Problem description:
Repeat every entry exactly. Do not include the pictures.

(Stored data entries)
^^^^^^^^

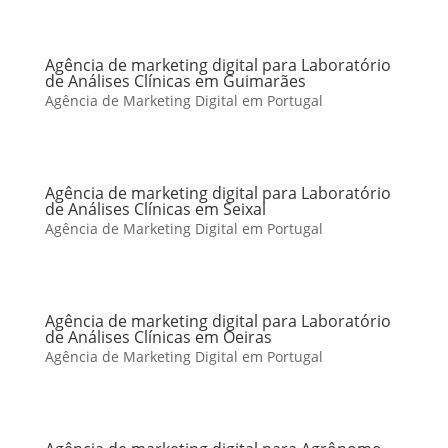
Agência de marketing digital para Laboratório
de Análises Clínicas em Guimarães
Agência de Marketing Digital em Portugal
Agência de marketing digital para Laboratório
de Análises Clínicas em Seixal
Agência de Marketing Digital em Portugal
Agência de marketing digital para Laboratório
de Análises Clínicas em Oeiras
Agência de Marketing Digital em Portugal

^^^^^^^^

Your response:
Agência de marketing digital para Laboratório
de Análises Clínicas em Guimarães
Agência de Marketing Digital em Portugal
Agência de marketing digital para Laboratório
de Análises Clínicas em Seixal
Agência de Marketing Digital em Portugal
Agência de marketing digital para Laboratório
de Análises Clínicas em Oeiras
Agência de Marketing Digital em Portugal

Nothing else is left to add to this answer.